If you use your type system to make invalid states impossible to represent & your functions are pure, there less—maybe nothing—to test, which will save you from this scenario.

[–] [email protected] 26 points 2 years ago

You can't have any bugs if you don't write any code.

[–] [email protected] 15 points 2 years ago (1 children)

Nothing to test? Lol what.

def add(a: int, b: int) -> int: return a * b

All types are correct. No side effects.
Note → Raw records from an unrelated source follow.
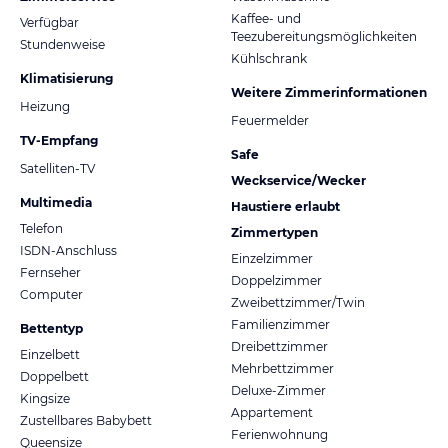
Kaffee- und
Verfügbar
Teezubereitungsmöglichkeiten
Stundenweise
Kühlschrank
Klimatisierung
Weitere Zimmerinformationen
Heizung
Feuermelder
TV-Empfang
Safe
Satelliten-TV
Weckservice/Wecker
Multimedia
Haustiere erlaubt
Telefon
Zimmertypen
ISDN-Anschluss
Einzelzimmer
Fernseher
Doppelzimmer
Computer
Zweibettzimmer/Twin
Familienzimmer
Bettentyp
Dreibettzimmer
Einzelbett
Mehrbettzimmer
Doppelbett
Deluxe-Zimmer
Kingsize
Appartement
Zustellbares Babybett
Ferienwohnung
Queensize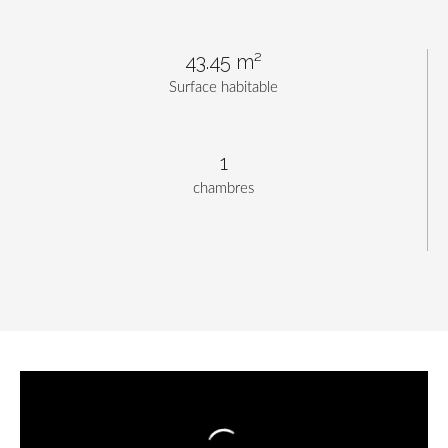
43.45 m²
Surface habitable
1
chambres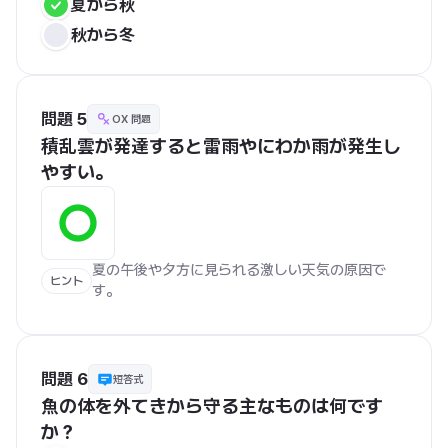
夏から秋
秋から冬
問題 5
OX 問題
積乱雲が発達すると雷雨やにわか雨が発生し
やすい。
夏の午後や夕方に見られる激しい天気の原因で
ヒント
す。
問題 6
短答式
魚の体を外てきから守る主なものは何です
か？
Does the wrong thing.

[–] [email protected] 5 points 2 years ago (1 children)

Maybe it's doing the right thing but is badly named

[–] [email protected] 6 points 2 years ago (1 children)
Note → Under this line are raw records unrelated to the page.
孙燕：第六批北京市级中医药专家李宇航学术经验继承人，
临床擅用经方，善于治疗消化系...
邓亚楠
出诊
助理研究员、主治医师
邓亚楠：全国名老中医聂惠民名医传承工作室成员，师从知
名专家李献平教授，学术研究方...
Maybe the it’s the English language that is wrong?

[–] [email protected] 4 points 2 years ago* (last edited 2 years ago)

Old and busted: Fix the function

New hotness: Redefine enough words in the English language such that the function is now correctly implemented

[–] [email protected] 12 points 2 years ago (1 children)
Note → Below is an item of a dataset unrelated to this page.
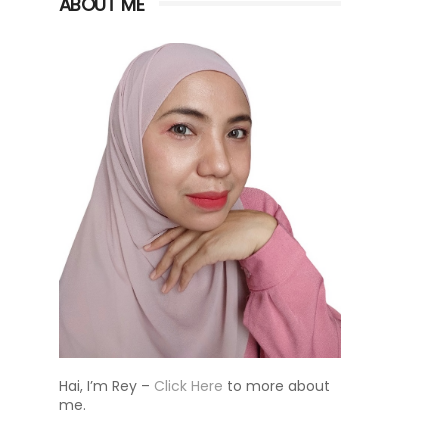
ABOUT ME
Hai, I’m Rey –
Click Here
to more about
me.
It must be nice to work only with toy cases where this is feasible.

[–] [email protected] 0 points 2 years ago

Nothing toy-like about using ADTs to eliminate certain cases. When all cases are handled, your tests can move from a micro state to a macro state. Contraint types or linear types can be used to only allow certain sizes of inputs or require all file handles be closed when opened.

Naturally if your language’s type system is bad you can’t make these compile-time guarantees tho. Heck, a lot of developers are still using piss-poor languages with null or the infernce sucks with any.